E lá ficava eu, inerte no regaço materno, em minha inocência pueril atemorizada com o infeliz bovino, que por muitas vezes insistia em povoar minha fértil imaginação, coisa que nem sequer o atrevido Tutu Marambá ousava fazer. Aos três anos, ainda pensando concretamente, vislumbrava uma cena em que, enquanto estava eu deitada na cama, despontava iluminada, em meio à penumbra do quarto, uma gigantesca cabeça de boi, negra como tição, longos chifres, à espreita de um menor movimento, choro ou lamúria, para abarrotar minha tranqüilidade. Fui crescendo sob a ameaça deste maldito espectro atento a meus lamentos. Ante todas as situações, tentava “engolir o choro”, independente de cobranças familiares. O dantesco boi era meu autêntico repressor. E com ele no meu rastro cresci.

Posteriormente tomei conhecimento de um remoto e curioso caso de Sigmund Freud a respeito de um pequenino paciente de nome Hans cujos desafetos não eram bois, porém, cavalos. Concluiu Dr. Sigmund que a origem do medo de seu paciente fora a angústia relacionada ao pai, deslocada para o receio dos pobres eqüinos. O inofensivo animal fora eleito como objeto de temor em virtude das brincadeiras de pai e filho durante a infância do menino.

Pensei então no meu boi da cara preta. Inferi que, qual os cavalos do pequeno Hans, ele me acompanhou durante muitos momentos da minha existência, do adormecer ao despertar, e até hoje permanece sorrateiramente em meu encalço. Alheio a psicologismos, o abjeto animal reaparece sem pedir licença, desloca-se sutilmente para meu mundo atual e camufla-se qual um camaleão na extensa amplitude do universo de meus anseios, sugerindo um predador antropomórfico aguardando a caça.
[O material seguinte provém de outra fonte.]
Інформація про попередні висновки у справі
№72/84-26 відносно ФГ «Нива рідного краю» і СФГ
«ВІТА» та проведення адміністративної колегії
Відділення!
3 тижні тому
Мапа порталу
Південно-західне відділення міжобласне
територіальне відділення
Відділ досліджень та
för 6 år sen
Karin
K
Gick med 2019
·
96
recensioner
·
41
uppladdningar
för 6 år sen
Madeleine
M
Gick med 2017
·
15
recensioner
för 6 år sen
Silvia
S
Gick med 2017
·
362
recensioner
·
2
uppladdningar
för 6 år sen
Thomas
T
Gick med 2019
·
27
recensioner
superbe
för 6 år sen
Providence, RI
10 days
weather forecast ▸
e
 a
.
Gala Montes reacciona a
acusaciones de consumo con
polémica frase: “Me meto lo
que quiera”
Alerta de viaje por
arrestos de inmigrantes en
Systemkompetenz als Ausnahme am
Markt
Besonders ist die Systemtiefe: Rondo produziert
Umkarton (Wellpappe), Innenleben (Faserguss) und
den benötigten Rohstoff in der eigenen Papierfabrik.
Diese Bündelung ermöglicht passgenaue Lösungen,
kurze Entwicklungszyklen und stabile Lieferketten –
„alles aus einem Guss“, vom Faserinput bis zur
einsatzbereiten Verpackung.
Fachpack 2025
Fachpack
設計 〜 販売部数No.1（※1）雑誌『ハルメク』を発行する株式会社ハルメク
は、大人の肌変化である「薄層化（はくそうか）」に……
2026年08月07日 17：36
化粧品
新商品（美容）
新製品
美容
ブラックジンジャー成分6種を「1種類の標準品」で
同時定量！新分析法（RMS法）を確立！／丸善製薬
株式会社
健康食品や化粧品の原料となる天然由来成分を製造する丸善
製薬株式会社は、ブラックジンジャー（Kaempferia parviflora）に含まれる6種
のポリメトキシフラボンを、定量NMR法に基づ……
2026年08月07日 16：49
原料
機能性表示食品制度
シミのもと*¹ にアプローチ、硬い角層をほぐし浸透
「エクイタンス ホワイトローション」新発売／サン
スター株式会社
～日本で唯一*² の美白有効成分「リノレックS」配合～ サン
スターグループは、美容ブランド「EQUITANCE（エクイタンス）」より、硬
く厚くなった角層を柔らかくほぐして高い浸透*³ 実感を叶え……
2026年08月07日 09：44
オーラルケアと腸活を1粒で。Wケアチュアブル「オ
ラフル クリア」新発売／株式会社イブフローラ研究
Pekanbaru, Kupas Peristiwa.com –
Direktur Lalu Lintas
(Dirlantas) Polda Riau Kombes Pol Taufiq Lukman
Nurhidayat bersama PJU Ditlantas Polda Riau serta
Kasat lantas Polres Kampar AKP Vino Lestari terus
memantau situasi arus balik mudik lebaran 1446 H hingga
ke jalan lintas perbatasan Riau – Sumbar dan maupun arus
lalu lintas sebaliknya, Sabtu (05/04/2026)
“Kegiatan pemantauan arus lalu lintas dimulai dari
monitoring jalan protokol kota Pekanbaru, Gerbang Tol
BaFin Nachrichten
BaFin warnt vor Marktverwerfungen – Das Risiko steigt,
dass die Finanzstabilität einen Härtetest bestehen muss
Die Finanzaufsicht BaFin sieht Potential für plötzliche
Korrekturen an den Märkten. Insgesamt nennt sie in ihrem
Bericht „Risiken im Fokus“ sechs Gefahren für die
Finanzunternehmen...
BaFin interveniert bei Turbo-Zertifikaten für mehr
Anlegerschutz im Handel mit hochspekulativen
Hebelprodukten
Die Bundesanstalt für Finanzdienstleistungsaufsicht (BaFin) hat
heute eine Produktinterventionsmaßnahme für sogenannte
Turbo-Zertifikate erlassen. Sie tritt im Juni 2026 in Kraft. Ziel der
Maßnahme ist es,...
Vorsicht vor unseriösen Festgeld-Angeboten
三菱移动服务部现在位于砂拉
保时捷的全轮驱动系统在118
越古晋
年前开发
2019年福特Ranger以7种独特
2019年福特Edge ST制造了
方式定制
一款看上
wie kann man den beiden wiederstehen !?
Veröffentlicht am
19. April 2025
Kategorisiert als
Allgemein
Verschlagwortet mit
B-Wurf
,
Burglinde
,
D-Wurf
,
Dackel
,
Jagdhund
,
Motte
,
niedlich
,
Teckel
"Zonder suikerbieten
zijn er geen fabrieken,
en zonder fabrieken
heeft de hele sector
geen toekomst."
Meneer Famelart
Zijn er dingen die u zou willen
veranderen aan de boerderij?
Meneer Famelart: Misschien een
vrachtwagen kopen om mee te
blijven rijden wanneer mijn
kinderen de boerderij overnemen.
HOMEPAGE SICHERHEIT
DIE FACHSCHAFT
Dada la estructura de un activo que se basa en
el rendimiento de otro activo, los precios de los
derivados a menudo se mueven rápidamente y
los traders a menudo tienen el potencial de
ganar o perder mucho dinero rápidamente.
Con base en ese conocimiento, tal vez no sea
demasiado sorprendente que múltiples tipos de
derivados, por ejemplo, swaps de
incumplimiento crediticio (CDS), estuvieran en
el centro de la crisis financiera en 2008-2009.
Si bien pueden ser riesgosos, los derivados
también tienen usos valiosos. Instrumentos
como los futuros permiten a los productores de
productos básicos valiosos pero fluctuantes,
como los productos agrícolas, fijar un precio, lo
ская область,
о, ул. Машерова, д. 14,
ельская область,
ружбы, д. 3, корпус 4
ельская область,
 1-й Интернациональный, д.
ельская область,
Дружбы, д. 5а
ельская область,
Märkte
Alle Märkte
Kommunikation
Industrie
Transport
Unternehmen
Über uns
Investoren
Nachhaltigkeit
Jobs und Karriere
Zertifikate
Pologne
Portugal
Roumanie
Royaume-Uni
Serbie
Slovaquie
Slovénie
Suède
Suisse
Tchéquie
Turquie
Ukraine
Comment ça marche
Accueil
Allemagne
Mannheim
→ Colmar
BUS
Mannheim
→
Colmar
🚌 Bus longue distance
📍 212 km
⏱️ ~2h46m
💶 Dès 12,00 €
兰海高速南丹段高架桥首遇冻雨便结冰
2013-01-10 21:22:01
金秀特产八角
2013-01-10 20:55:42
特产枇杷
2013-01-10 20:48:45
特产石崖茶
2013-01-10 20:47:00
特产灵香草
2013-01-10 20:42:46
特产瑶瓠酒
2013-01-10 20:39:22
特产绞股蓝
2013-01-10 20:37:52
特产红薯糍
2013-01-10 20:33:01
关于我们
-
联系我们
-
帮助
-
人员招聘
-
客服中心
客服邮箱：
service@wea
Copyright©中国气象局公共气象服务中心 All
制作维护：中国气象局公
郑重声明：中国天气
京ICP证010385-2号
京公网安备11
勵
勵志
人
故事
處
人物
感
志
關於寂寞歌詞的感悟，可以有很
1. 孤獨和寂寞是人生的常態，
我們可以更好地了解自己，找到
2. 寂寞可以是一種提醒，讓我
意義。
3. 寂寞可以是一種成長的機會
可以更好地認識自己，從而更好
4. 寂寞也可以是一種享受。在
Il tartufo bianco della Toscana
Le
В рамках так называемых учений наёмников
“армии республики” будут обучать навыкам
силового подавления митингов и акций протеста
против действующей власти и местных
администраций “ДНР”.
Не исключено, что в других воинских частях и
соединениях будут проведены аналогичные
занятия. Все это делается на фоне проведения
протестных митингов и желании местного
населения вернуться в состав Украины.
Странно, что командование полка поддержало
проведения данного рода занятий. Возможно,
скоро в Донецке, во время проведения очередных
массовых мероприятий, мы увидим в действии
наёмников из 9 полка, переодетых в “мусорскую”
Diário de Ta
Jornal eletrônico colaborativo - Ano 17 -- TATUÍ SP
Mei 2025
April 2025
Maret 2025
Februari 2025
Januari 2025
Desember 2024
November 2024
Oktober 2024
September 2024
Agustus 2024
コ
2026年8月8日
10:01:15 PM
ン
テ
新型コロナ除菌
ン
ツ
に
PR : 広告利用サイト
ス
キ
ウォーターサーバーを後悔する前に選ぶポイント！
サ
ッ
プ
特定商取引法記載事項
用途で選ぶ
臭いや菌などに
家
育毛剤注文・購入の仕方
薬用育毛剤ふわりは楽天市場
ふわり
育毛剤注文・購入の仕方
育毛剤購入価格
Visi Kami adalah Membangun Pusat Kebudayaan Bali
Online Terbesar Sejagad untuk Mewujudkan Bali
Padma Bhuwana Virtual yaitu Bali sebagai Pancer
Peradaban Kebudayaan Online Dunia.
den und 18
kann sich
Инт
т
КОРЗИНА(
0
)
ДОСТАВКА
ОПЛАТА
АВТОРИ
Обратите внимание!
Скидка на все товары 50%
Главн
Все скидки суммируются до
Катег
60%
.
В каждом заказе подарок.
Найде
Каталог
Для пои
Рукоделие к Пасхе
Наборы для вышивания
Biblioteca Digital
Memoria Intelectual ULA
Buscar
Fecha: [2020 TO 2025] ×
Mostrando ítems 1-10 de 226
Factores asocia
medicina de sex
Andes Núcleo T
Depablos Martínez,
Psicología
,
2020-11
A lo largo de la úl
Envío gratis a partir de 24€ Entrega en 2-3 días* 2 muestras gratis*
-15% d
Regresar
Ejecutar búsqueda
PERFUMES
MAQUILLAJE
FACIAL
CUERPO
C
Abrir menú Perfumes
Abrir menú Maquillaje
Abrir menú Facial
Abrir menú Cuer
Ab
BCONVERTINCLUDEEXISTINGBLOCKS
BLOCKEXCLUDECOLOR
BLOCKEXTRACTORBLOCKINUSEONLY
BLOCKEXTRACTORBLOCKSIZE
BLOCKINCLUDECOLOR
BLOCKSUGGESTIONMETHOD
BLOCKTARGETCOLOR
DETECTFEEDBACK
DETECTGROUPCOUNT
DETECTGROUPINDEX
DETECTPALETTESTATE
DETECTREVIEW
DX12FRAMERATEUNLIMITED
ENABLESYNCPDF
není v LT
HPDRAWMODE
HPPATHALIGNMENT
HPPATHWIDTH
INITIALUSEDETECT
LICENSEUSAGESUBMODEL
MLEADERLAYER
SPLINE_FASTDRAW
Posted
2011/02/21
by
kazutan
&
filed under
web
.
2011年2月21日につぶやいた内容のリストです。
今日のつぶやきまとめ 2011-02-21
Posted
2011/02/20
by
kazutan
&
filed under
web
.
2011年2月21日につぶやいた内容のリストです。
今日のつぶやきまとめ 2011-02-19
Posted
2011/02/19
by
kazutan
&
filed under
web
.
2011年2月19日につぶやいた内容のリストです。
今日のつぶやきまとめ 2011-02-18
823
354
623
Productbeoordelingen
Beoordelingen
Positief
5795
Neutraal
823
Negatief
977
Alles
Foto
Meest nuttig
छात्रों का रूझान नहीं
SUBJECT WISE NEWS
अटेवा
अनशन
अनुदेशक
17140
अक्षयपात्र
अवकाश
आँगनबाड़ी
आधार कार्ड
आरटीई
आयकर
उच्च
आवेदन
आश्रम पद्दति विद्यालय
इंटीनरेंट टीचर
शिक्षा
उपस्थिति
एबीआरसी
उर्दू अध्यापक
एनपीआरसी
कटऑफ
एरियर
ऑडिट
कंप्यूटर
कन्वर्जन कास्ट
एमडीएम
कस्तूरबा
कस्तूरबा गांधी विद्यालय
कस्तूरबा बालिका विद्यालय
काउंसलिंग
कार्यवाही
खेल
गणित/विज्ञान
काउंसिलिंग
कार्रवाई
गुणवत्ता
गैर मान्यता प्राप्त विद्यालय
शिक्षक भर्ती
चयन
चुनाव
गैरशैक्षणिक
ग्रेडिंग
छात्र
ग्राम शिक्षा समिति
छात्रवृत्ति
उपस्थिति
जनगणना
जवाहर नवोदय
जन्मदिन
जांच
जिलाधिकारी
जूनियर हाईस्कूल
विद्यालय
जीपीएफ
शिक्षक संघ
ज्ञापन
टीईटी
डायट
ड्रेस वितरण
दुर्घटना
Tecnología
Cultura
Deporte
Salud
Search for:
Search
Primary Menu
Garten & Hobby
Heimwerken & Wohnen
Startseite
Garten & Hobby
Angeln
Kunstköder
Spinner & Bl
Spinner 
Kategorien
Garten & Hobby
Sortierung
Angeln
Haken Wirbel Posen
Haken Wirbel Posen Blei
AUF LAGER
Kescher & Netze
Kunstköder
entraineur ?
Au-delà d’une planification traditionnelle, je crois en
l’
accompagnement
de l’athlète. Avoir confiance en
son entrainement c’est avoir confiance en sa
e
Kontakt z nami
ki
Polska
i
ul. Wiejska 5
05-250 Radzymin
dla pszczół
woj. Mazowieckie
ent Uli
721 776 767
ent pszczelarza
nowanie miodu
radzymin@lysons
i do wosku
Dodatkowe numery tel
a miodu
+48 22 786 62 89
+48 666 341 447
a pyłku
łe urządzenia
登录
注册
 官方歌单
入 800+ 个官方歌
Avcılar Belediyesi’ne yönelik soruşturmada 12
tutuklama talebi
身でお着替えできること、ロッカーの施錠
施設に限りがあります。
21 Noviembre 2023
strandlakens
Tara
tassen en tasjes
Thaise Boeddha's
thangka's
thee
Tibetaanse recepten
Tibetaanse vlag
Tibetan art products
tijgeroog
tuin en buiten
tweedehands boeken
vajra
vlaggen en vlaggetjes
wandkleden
Descubro que nem minha vasta experiência de vida o afugenta de meus pensamentos. Apesar da capacidade de abstração, ainda perduram minhas arcaicas fantasias permeadas de elementos concretos. Apenas não o reconheço na atual conjuntura como o mamífero ruminante, o macho castrado da espécie Bos taurus de minhas inquietantes simbologias de outrora. Num processo de verdadeira metamorfose psíquica, o anímico boi mudou de cara, de cor, de nome e de espécie. Atualmente se chama Homo sapiens.